Jason C: How do companies like FlatIron obtain electronic medical records? And what ability to patients have to either consent or deny their records be used as part of this ‘real world evidence’? Is there a bias introduced in who may or may not consent?

Flatiron owns an EHR company, which is widely used by community oncologists. Patients have the ability to opt-out of having their data or records used. It’s a very fair question to ask whether patients know this or what the right informed consent process would be.

Most patients consent. Also, there may be biases that are lost by patients not enrolling in a study and getting placebo. Is there a benefit to being in a clinical trial? If so, will a control arm constructed from EHR data be worse than what happens in a placebo group?  We need answers to ALL these questions, and we need to make sure we’ve fully considered the privacy issues as this becomes a bigger deal.

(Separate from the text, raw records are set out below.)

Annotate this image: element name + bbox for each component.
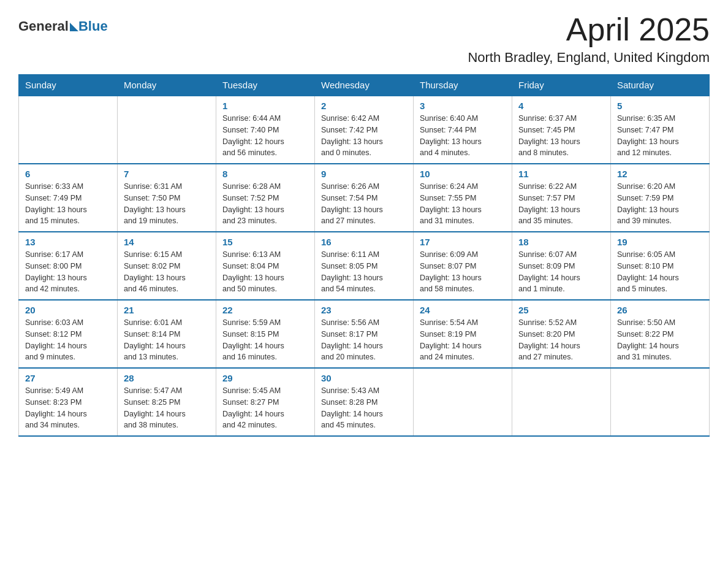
calendar-cell: 10Sunrise: 6:24 AM Sunset: 7:55 PM Dayli… xyxy=(414,164,512,232)
day-number: 17 xyxy=(420,237,506,247)
column-header-saturday: Saturday xyxy=(611,75,710,96)
day-number: 6 xyxy=(25,169,111,179)
month-title: April 2025 xyxy=(468,12,710,47)
day-info: Sunrise: 6:33 AM Sunset: 7:49 PM Dayligh… xyxy=(25,181,111,227)
day-number: 28 xyxy=(124,373,210,383)
day-number: 16 xyxy=(321,237,407,247)
day-info: Sunrise: 6:24 AM Sunset: 7:55 PM Dayligh… xyxy=(420,181,506,227)
day-info: Sunrise: 5:54 AM Sunset: 8:19 PM Dayligh… xyxy=(420,317,506,363)
day-number: 18 xyxy=(518,237,604,247)
logo-triangle-icon xyxy=(70,23,78,31)
calendar-cell xyxy=(414,368,512,436)
day-info: Sunrise: 5:47 AM Sunset: 8:25 PM Dayligh… xyxy=(124,385,210,431)
day-info: Sunrise: 6:22 AM Sunset: 7:57 PM Dayligh… xyxy=(518,181,604,227)
calendar-week-row: 6Sunrise: 6:33 AM Sunset: 7:49 PM Daylig… xyxy=(19,164,710,232)
calendar-cell: 27Sunrise: 5:49 AM Sunset: 8:23 PM Dayli… xyxy=(19,368,118,436)
day-info: Sunrise: 6:44 AM Sunset: 7:40 PM Dayligh… xyxy=(222,113,308,159)
day-number: 29 xyxy=(222,373,308,383)
calendar-cell: 15Sunrise: 6:13 AM Sunset: 8:04 PM Dayli… xyxy=(216,232,315,300)
day-number: 30 xyxy=(321,373,407,383)
day-number: 19 xyxy=(617,237,703,247)
day-info: Sunrise: 5:50 AM Sunset: 8:22 PM Dayligh… xyxy=(617,317,703,363)
day-number: 9 xyxy=(321,169,407,179)
calendar-cell: 20Sunrise: 6:03 AM Sunset: 8:12 PM Dayli… xyxy=(19,300,118,368)
day-number: 11 xyxy=(518,169,604,179)
day-number: 25 xyxy=(518,305,604,315)
calendar-cell: 26Sunrise: 5:50 AM Sunset: 8:22 PM Dayli… xyxy=(611,300,710,368)
calendar-cell xyxy=(118,96,216,164)
calendar-week-row: 27Sunrise: 5:49 AM Sunset: 8:23 PM Dayli… xyxy=(19,368,710,436)
calendar-cell: 23Sunrise: 5:56 AM Sunset: 8:17 PM Dayli… xyxy=(315,300,414,368)
column-header-thursday: Thursday xyxy=(414,75,512,96)
day-info: Sunrise: 5:59 AM Sunset: 8:15 PM Dayligh… xyxy=(222,317,308,363)
calendar-cell: 29Sunrise: 5:45 AM Sunset: 8:27 PM Dayli… xyxy=(216,368,315,436)
calendar-cell: 21Sunrise: 6:01 AM Sunset: 8:14 PM Dayli… xyxy=(118,300,216,368)
title-block: April 2025 North Bradley, England, Unite… xyxy=(468,12,710,66)
calendar-cell: 9Sunrise: 6:26 AM Sunset: 7:54 PM Daylig… xyxy=(315,164,414,232)
day-number: 22 xyxy=(222,305,308,315)
day-info: Sunrise: 6:42 AM Sunset: 7:42 PM Dayligh… xyxy=(321,113,407,159)
day-number: 20 xyxy=(25,305,111,315)
day-info: Sunrise: 5:45 AM Sunset: 8:27 PM Dayligh… xyxy=(222,385,308,431)
calendar-cell: 28Sunrise: 5:47 AM Sunset: 8:25 PM Dayli… xyxy=(118,368,216,436)
calendar-cell: 12Sunrise: 6:20 AM Sunset: 7:59 PM Dayli… xyxy=(611,164,710,232)
calendar-cell: 11Sunrise: 6:22 AM Sunset: 7:57 PM Dayli… xyxy=(512,164,611,232)
day-number: 24 xyxy=(420,305,506,315)
logo-blue-text: Blue xyxy=(78,18,108,34)
calendar-cell: 1Sunrise: 6:44 AM Sunset: 7:40 PM Daylig… xyxy=(216,96,315,164)
day-info: Sunrise: 6:26 AM Sunset: 7:54 PM Dayligh… xyxy=(321,181,407,227)
day-number: 5 xyxy=(617,101,703,111)
calendar-week-row: 13Sunrise: 6:17 AM Sunset: 8:00 PM Dayli… xyxy=(19,232,710,300)
day-info: Sunrise: 6:15 AM Sunset: 8:02 PM Dayligh… xyxy=(124,249,210,295)
calendar-cell: 17Sunrise: 6:09 AM Sunset: 8:07 PM Dayli… xyxy=(414,232,512,300)
column-header-friday: Friday xyxy=(512,75,611,96)
day-info: Sunrise: 6:05 AM Sunset: 8:10 PM Dayligh… xyxy=(617,249,703,295)
calendar-cell: 5Sunrise: 6:35 AM Sunset: 7:47 PM Daylig… xyxy=(611,96,710,164)
day-info: Sunrise: 5:56 AM Sunset: 8:17 PM Dayligh… xyxy=(321,317,407,363)
column-header-tuesday: Tuesday xyxy=(216,75,315,96)
day-info: Sunrise: 6:01 AM Sunset: 8:14 PM Dayligh… xyxy=(124,317,210,363)
day-info: Sunrise: 5:52 AM Sunset: 8:20 PM Dayligh… xyxy=(518,317,604,363)
day-info: Sunrise: 6:40 AM Sunset: 7:44 PM Dayligh… xyxy=(420,113,506,159)
day-info: Sunrise: 6:07 AM Sunset: 8:09 PM Dayligh… xyxy=(518,249,604,295)
day-info: Sunrise: 6:13 AM Sunset: 8:04 PM Dayligh… xyxy=(222,249,308,295)
day-info: Sunrise: 6:31 AM Sunset: 7:50 PM Dayligh… xyxy=(124,181,210,227)
day-info: Sunrise: 6:35 AM Sunset: 7:47 PM Dayligh… xyxy=(617,113,703,159)
logo-general-text: General xyxy=(18,18,69,34)
day-info: Sunrise: 6:03 AM Sunset: 8:12 PM Dayligh… xyxy=(25,317,111,363)
day-number: 3 xyxy=(420,101,506,111)
location-title: North Bradley, England, United Kingdom xyxy=(468,50,710,66)
day-number: 1 xyxy=(222,101,308,111)
day-number: 12 xyxy=(617,169,703,179)
calendar-cell: 18Sunrise: 6:07 AM Sunset: 8:09 PM Dayli… xyxy=(512,232,611,300)
calendar-cell xyxy=(512,368,611,436)
calendar-cell: 13Sunrise: 6:17 AM Sunset: 8:00 PM Dayli… xyxy=(19,232,118,300)
day-number: 15 xyxy=(222,237,308,247)
calendar-cell: 8Sunrise: 6:28 AM Sunset: 7:52 PM Daylig… xyxy=(216,164,315,232)
calendar-cell: 24Sunrise: 5:54 AM Sunset: 8:19 PM Dayli… xyxy=(414,300,512,368)
calendar-cell: 19Sunrise: 6:05 AM Sunset: 8:10 PM Dayli… xyxy=(611,232,710,300)
column-header-sunday: Sunday xyxy=(19,75,118,96)
page-header: General Blue April 2025 North Bradley, E… xyxy=(18,12,710,66)
calendar-cell: 30Sunrise: 5:43 AM Sunset: 8:28 PM Dayli… xyxy=(315,368,414,436)
day-number: 4 xyxy=(518,101,604,111)
calendar-header-row: SundayMondayTuesdayWednesdayThursdayFrid… xyxy=(19,75,710,96)
calendar-cell: 6Sunrise: 6:33 AM Sunset: 7:49 PM Daylig… xyxy=(19,164,118,232)
day-info: Sunrise: 6:11 AM Sunset: 8:05 PM Dayligh… xyxy=(321,249,407,295)
calendar-cell: 2Sunrise: 6:42 AM Sunset: 7:42 PM Daylig… xyxy=(315,96,414,164)
day-info: Sunrise: 6:09 AM Sunset: 8:07 PM Dayligh… xyxy=(420,249,506,295)
day-number: 14 xyxy=(124,237,210,247)
calendar-cell: 25Sunrise: 5:52 AM Sunset: 8:20 PM Dayli… xyxy=(512,300,611,368)
day-number: 23 xyxy=(321,305,407,315)
calendar-cell: 14Sunrise: 6:15 AM Sunset: 8:02 PM Dayli… xyxy=(118,232,216,300)
day-info: Sunrise: 6:17 AM Sunset: 8:00 PM Dayligh… xyxy=(25,249,111,295)
day-number: 21 xyxy=(124,305,210,315)
calendar-cell: 16Sunrise: 6:11 AM Sunset: 8:05 PM Dayli… xyxy=(315,232,414,300)
day-number: 13 xyxy=(25,237,111,247)
calendar-table: SundayMondayTuesdayWednesdayThursdayFrid… xyxy=(18,74,710,437)
calendar-cell: 3Sunrise: 6:40 AM Sunset: 7:44 PM Daylig… xyxy=(414,96,512,164)
day-number: 27 xyxy=(25,373,111,383)
day-info: Sunrise: 6:37 AM Sunset: 7:45 PM Dayligh… xyxy=(518,113,604,159)
calendar-cell xyxy=(19,96,118,164)
column-header-monday: Monday xyxy=(118,75,216,96)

Thomas J: Is the FDA really going to use this to approve drugs? Front office all talking about it but when you ask any staffers they think it’s statistical bs.

This is the big question, isn’t it? I certainly think we’re going to see real-world evidence used for new indications before it’s used for new drug applications, and as supporting evidence before it’s accepted as a pivotal trial.

One really obvious place to use RWE in oncology is in approvals that use single-arm trials and response rates, where right now there is no comparator. Would knowing how survival, progression-free survival, overall response rate and complete response rate compared to a matched control from the same time period help? Maybe. Even there, there’s going to have to be a lot more validation, because reviewers and outside experts are going to wonder what the heck they’re looking at.

And that’s going to be the big issue, especially in cases (like oncology) where there may only be one source of data (say, Flatiron). Really, the use of real-world data is going to depend on a whole ecosystem of technologies developing that complement and support each other.